Depth-First Search Questions at Flipkart: What to Expect
Prepare for Depth-First Search interview questions at Flipkart — patterns, difficulty breakdown, and study tips.
Depth-First Search (DFS) is a core algorithmic technique for traversing trees and graphs, and its prevalence at Flipkart signals what the company values in engineers. With 20 out of 117 total coding questions tagged with DFS, it's one of their most frequently assessed topics. Flipkart's technical interviews focus heavily on problem-solving for large-scale systems, e-commerce logic, and data processing. DFS is not just an algorithm to memorize; it's a fundamental pattern for exploring state spaces, which directly applies to real-world scenarios like inventory management systems (traversing category trees), recommendation engines (exploring user-item graphs), and dependency resolution in microservices. Mastering DFS demonstrates your ability to handle recursive problem decomposition and backtracking—skills critical for building and debugging complex software.
What to Expect — Types of Problems
Flipkart's DFS questions typically fall into a few key categories that blend algorithmic thinking with practical application.
Tree Traversal & Manipulation: Expect problems involving binary trees, N-ary trees (like product category hierarchies), and serialization/deserialization. Questions may ask you to find paths, calculate sums, or validate properties.
Graph Exploration & Pathfinding: These problems involve grids (matrices) or explicit graph representations. Common themes include finding connected components, detecting cycles, or exploring all possible states (e.g., finding all combinations of offers applicable to a cart).
Backtracking & Combinatorial Search: This is a major application of DFS. You'll encounter classic puzzles and generation problems, such as finding all permutations of a set, solving Sudoku-style constraints, or generating all valid parentheses combinations. These test your ability to prune invalid states efficiently.
Recursive Problem Decomposition: Some problems use DFS as a framework for divide-and-conquer, like calculating expressions or solving problems that require exploring all decision branches.
How to Prepare — Study Tips with One Code Example
Start by solidifying the core recursive and iterative implementations of DFS for both trees and graphs. Understand the implicit call stack in recursion and how to simulate it with an explicit stack. For graph problems, always clarify if the graph is directed/undirected and how to handle visited states to avoid infinite loops. Practice drawing the recursion tree for backtracking problems to visualize state space.

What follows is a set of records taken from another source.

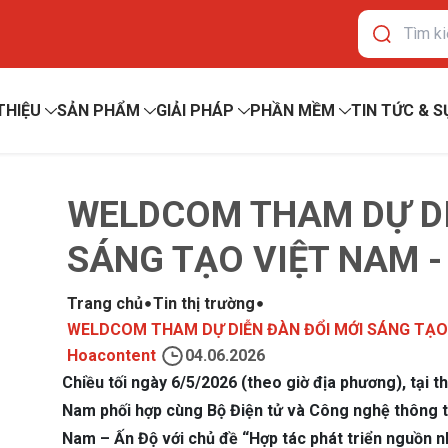
 THIỆU
SẢN PHẨM
GIẢI PHÁP
PHẦN MỀM
TIN TỨC & S
WELDCOM THAM DỰ DI
SÁNG TẠO VIỆT NAM -
Trang chủ
Tin thị trường
WELDCOM THAM DỰ DIỄN ĐÀN ĐỔI MỚI SÁNG TẠO 
Hoacontent
04.06.2026
Chiều tối ngày 6/5/2026 (theo giờ địa phương), tại 
Nam phối hợp cùng Bộ Điện tử và Công nghệ thông ti
Nam – Ấn Độ với chủ đề “Hợp tác phát triển nguồn n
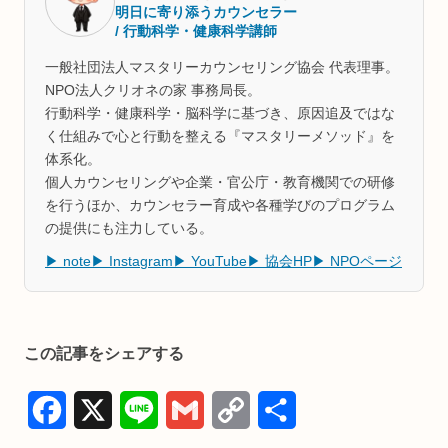
明日に寄り添うカウンセラー
/ 行動科学・健康科学講師
一般社団法人マスタリーカウンセリング協会 代表理事。
NPO法人クリオネの家 事務局長。
行動科学・健康科学・脳科学に基づき、原因追及ではな
く仕組みで心と行動を整える『マスタリーメソッド』を
体系化。
個人カウンセリングや企業・官公庁・教育機関での研修
を行うほか、カウンセラー育成や各種学びのプログラム
の提供にも注力している。
▶ note
▶ Instagram
▶ YouTube
▶ 協会HP
▶ NPOページ
この記事をシェアする
F
X
L
G
C
共
a
i
m
o
有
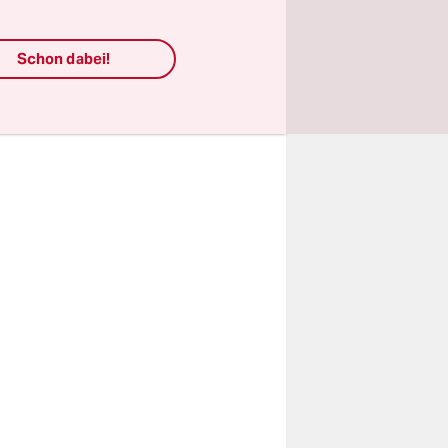
me eines
amten
Schon dabei!
stehenden
hen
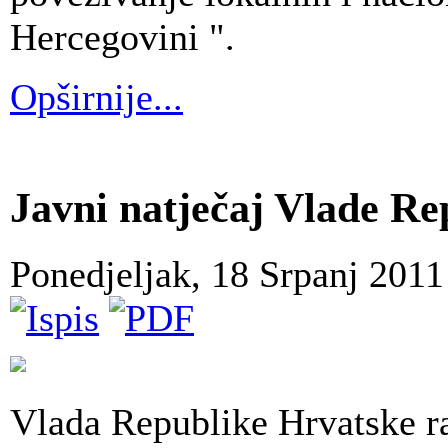
Hercegovini ".
Opširnije...
Javni natječaj Vlade Re
Ponedjeljak, 18 Srpanj 201
Vlada Republike Hrvatske ra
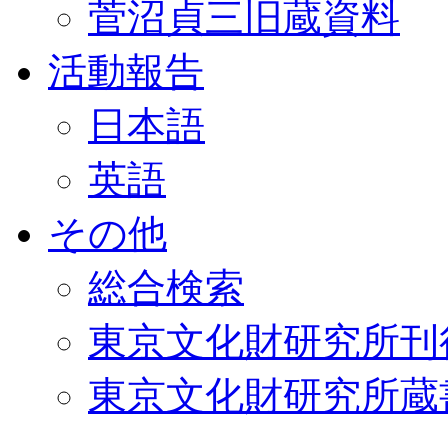
菅沼貞三旧蔵資料
活動報告
日本語
英語
その他
総合検索
東京文化財研究所刊
東京文化財研究所蔵書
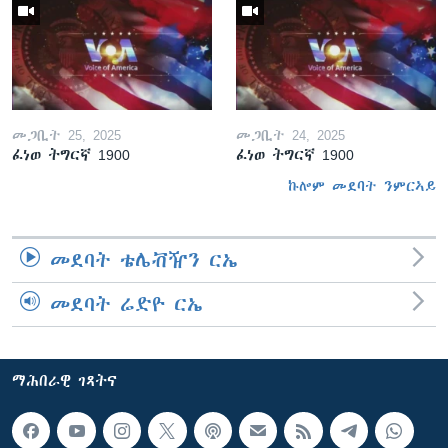
መጋቢት 25, 2025
መጋቢት 24, 2025
ፈነወ ትግርኛ 1900
ፈነወ ትግርኛ 1900
ኩሎም መደባት ንምርኣይ
መደባት ቴሌቭዥን ርኤ
መደባት ሬድዮ ርኤ
ማሕበራዊ ገጻትና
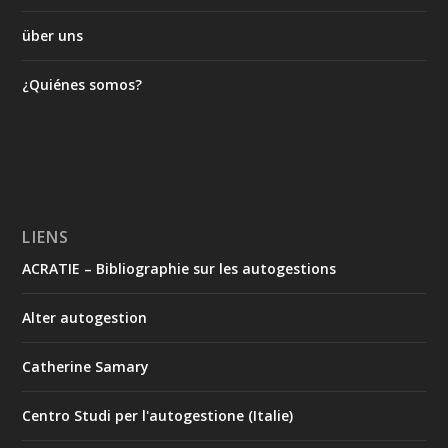
über uns
¿Quiénes somos?
LIENS
ACRATIE – Bibliographie sur les autogestions
Alter autogestion
Catherine Samary
Centro Studi per l'autogestione (Italie)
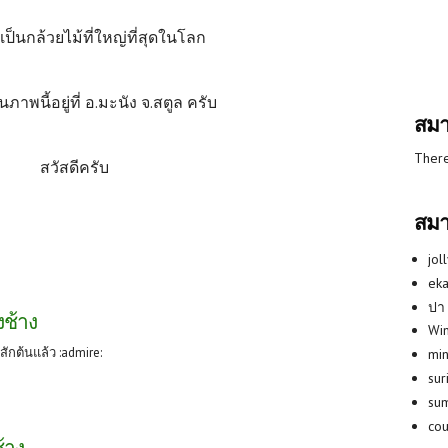
าเป็นกล้วยไม้ที่ใหญ่ที่สุดในโลก
ในภาพนี้อยู่ที่ อ.มะนัง จ.สตูล ครับ
สมา
There
สวัสดีครับ
สมา
jol
eka
ปา
งช้าง
Win
ีสักต้นแล้ว :admire:
min
su
su
co
ช้าง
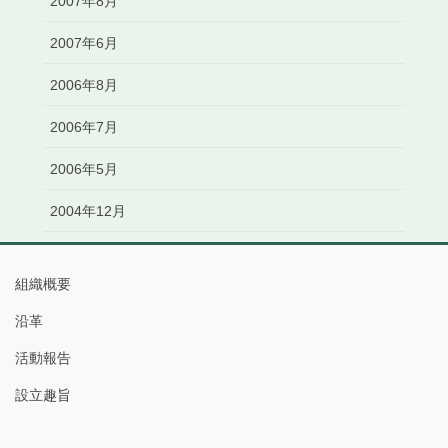
2007年8月
2007年6月
2006年8月
2006年7月
2006年5月
2004年12月
組織概要
沿革
活動報告
設立趣旨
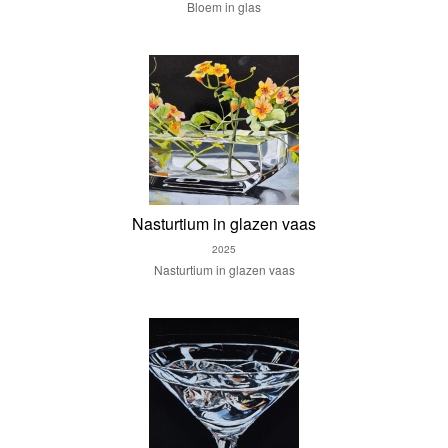
Bloem in glas
Nasturtium in glazen vaas
2025
Nasturtium in glazen vaas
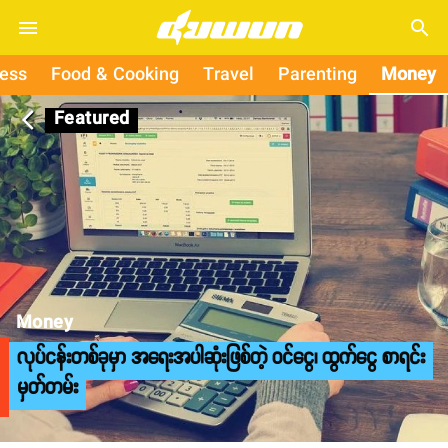
search
ness
Food & Cooking
Travel
Parenting
Money
Featured
arrow_back_ios
Money
လုပ်ငန်းတစ်ခုမှာ အရေးအပါဆုံးဖြစ်တဲ့ ဝင်ငွေ၊ ထွက်ငွေ စာရင်း
မှတ်တမ်း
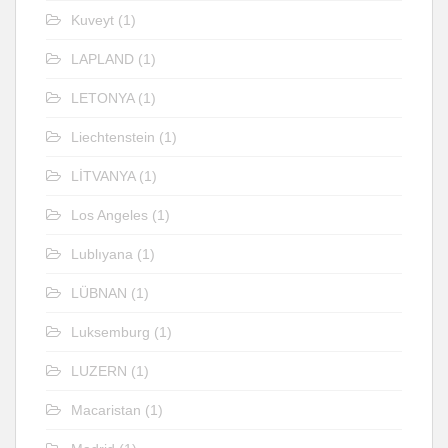
Kuveyt
(1)
LAPLAND
(1)
LETONYA
(1)
Liechtenstein
(1)
LİTVANYA
(1)
Los Angeles
(1)
Lublıyana
(1)
LÜBNAN
(1)
Luksemburg
(1)
LUZERN
(1)
Macaristan
(1)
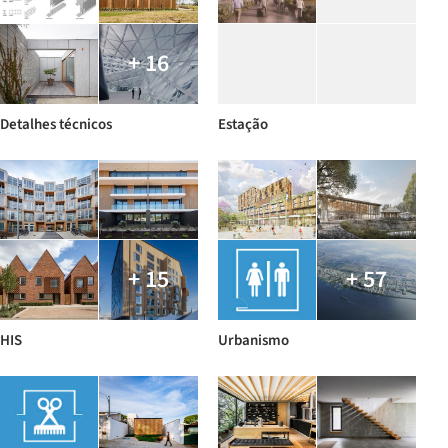
+ 16
Detalhes técnicos
Estação
+ 15
+ 57
HIS
Urbanismo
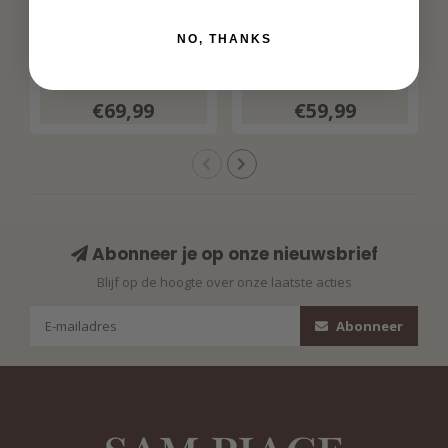
MI PIACE
MI PIACE
NO, THANKS
Travel korte broek
Travel Shorts Uni
Heavy Embroided
2423 Dark Blue
Bloom Print 202589
€69,99
€59,99
Multicolour
Abonneer je op onze nieuwsbrief
Blijf op de hoogte over onze laatste acties
Abonneer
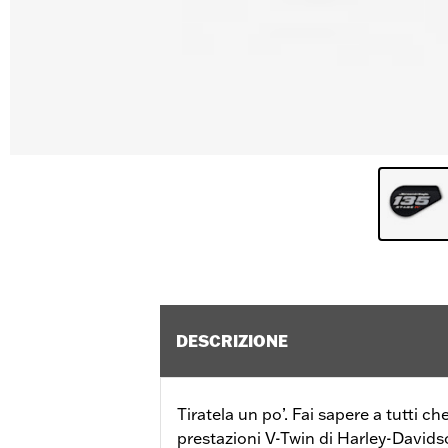
DESCRIZIONE
Tiratela un po’. Fai sapere a tutti che
prestazioni V-Twin di Harley-Davids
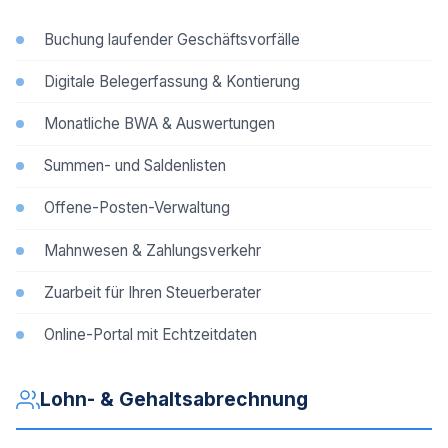
Buchung laufender Geschäftsvorfälle
Digitale Belegerfassung & Kontierung
Monatliche BWA & Auswertungen
Summen- und Saldenlisten
Offene-Posten-Verwaltung
Mahnwesen & Zahlungsverkehr
Zuarbeit für Ihren Steuerberater
Online-Portal mit Echtzeitdaten
Lohn- & Gehaltsabrechnung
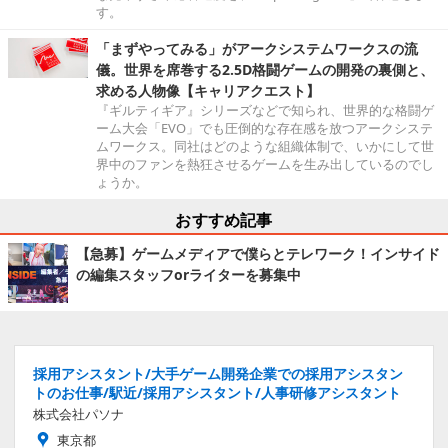
す。
「まずやってみる」がアークシステムワークスの流
儀。世界を席巻する2.5D格闘ゲームの開発の裏側と、
求める人物像【キャリアクエスト】
『ギルティギア』シリーズなどで知られ、世界的な格闘ゲ
ーム大会「EVO」でも圧倒的な存在感を放つアークシステ
ムワークス。同社はどのような組織体制で、いかにして世
界中のファンを熱狂させるゲームを生み出しているのでし
ょうか。
おすすめ記事
【急募】ゲームメディアで僕らとテレワーク！インサイド
の編集スタッフorライターを募集中
採用アシスタント/大手ゲーム開発企業での採用アシスタン
トのお仕事/駅近/採用アシスタント/人事研修アシスタント
株式会社パソナ
東京都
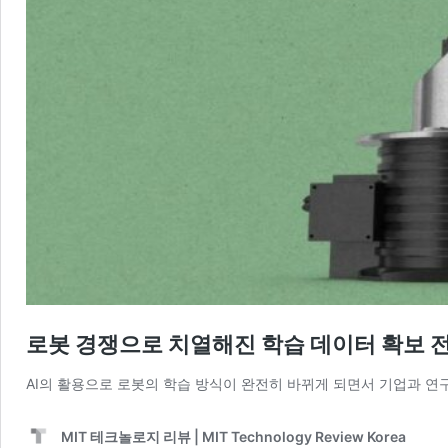
로봇 경쟁으로 치열해진 학습 데이터 확보 
AI의 활용으로 로봇의 학습 방식이 완전히 바뀌게 되면서 기업과 연
MIT 테크놀로지 리뷰 | MIT Technology Review Korea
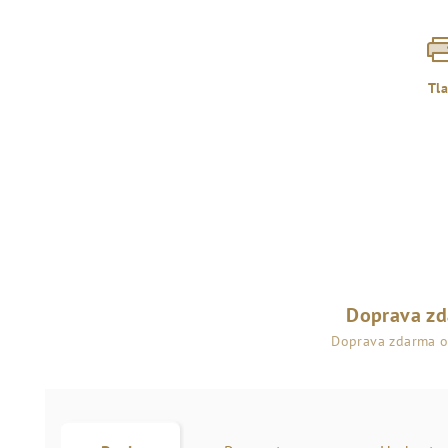
Tl
Doprava z
Doprava zdarma 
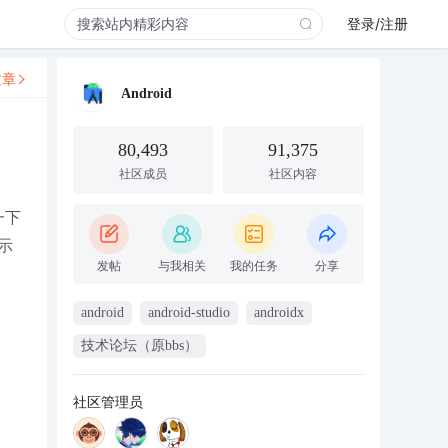
登录/注册
文章
Android
80,493
91,375
社区成员
社区内容
一下
示
发帖
与我相关
我的任务
分享
android
android-studio
androidx
技术论坛（原bbs）
社区管理员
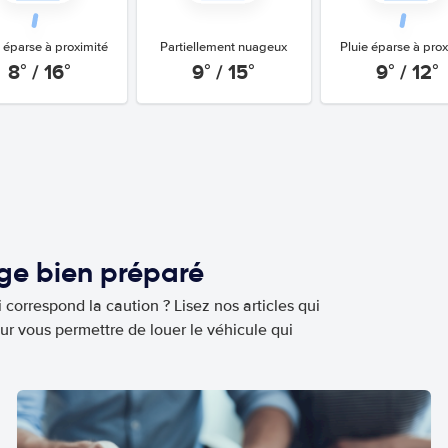
e éparse à proximité
Partiellement nuageux
Pluie éparse à prox
8° / 16°
9° / 15°
9° / 12°
age bien préparé
 correspond la caution ? Lisez nos articles qui
ur vous permettre de louer le véhicule qui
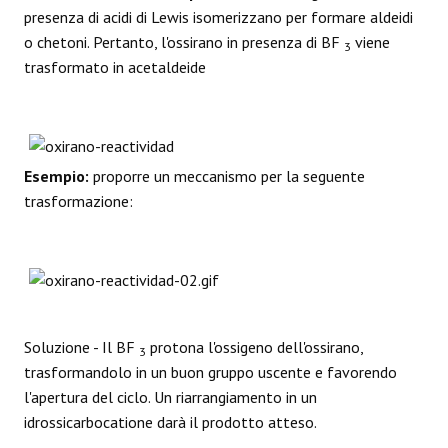
presenza di acidi di Lewis isomerizzano per formare aldeidi
o chetoni. Pertanto, l'ossirano in presenza di BF
viene
3
trasformato in acetaldeide
Esempio:
proporre un meccanismo per la seguente
trasformazione:
Soluzione - Il BF
protona l'ossigeno dell'ossirano,
3
trasformandolo in un buon gruppo uscente e favorendo
l'apertura del ciclo. Un riarrangiamento in un
idrossicarbocatione darà il prodotto atteso.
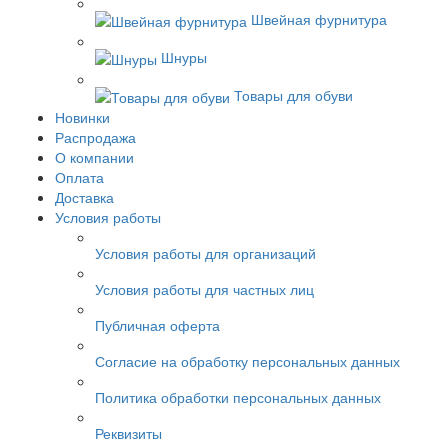
Швейная фурнитура
Шнуры
Товары для обуви
Новинки
Распродажа
О компании
Оплата
Доставка
Условия работы
Условия работы для организаций
Условия работы для частных лиц
Публичная оферта
Согласие на обработку персональных данных
Политика обработки персональных данных
Реквизиты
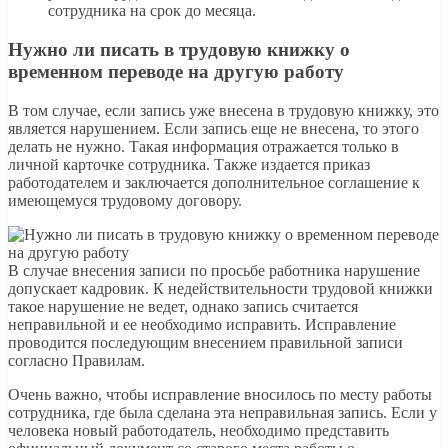
сотрудника на срок до месяца.
Нужно ли писать в трудовую книжку о
временном переводе на другую работу
В том случае, если запись уже внесена в трудовую книжку, это
является нарушением. Если запись еще не внесена, то этого
делать не нужно. Такая информация отражается только в
личной карточке сотрудника. Также издается приказ
работодателем и заключается дополнительное соглашение к
имеющемуся трудовому договору.
В случае внесения записи по просьбе работника нарушение
допускает кадровик. К недействительности трудовой книжки
такое нарушение не ведет, однако запись считается
неправильной и ее необходимо исправить. Исправление
проводится последующим внесением правильной записи
согласно Правилам.
Очень важно, чтобы исправление вносилось по месту работы
сотрудника, где была сделана эта неправильная запись. Если у
человека новый работодатель, необходимо представить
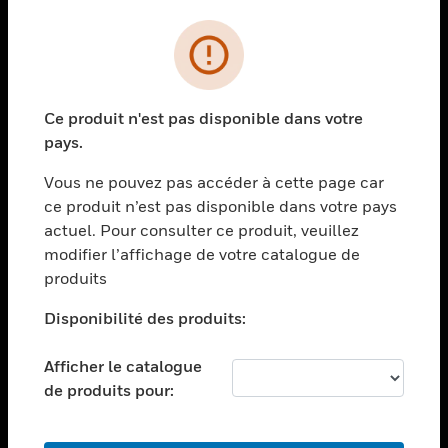
PRODUITS
toggle view
SOLUTIONS
Ce produit n'est pas disponible dans votre
toggle view
pays.
SECTEURS
Vous ne pouvez pas accéder à cette page car
toggle view
ASSISTANCE
ce produit n’est pas disponible dans votre pays
actuel. Pour consulter ce produit, veuillez
toggle view
modifier l’affichage de votre catalogue de
EMPLOIS
produits
toggle view
SOCIÉTÉ
Disponibilité des produits:
toggle view
NOUS CONTACTER
Afficher le catalogue
de produits pour:
toggle view
MENTIONS LÉGALES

A key pattern is using DFS to find all paths in a tree that meet a condition, such as paths where the sum of node values equals a target. This combines traversal with backtracking state management.
def path_sum(root, target_sum):
def dfs(node, current_path, current_sum):
if not node:
return
current_path.append(node.val)
current_sum += node.val
# Check at leaf node
if not node.left and not node.right and current_sum == target_sum:
result.append(list(current_path))
dfs(node.left, current_path, current_sum)
dfs(node.right, current_path, current_sum)
# Backtrack
current_path.pop()
result = []
dfs(root, [], 0)
return result
Recommended Practice Order
Build competence progressively. First, master standard traversals (pre-order, in-order, post-order) on binary trees. Next, tackle fundamental graph DFS problems like number of islands or clone graph. Then, move to backtracking classics: permutations, subsets, and combination sum. Finally, integrate these concepts in more complex scenarios, such as solving puzzles (N-Queens, Sudoku solver) or pathfinding with constraints. Always analyze time and space complexity, focusing on the recursion depth and branching factor.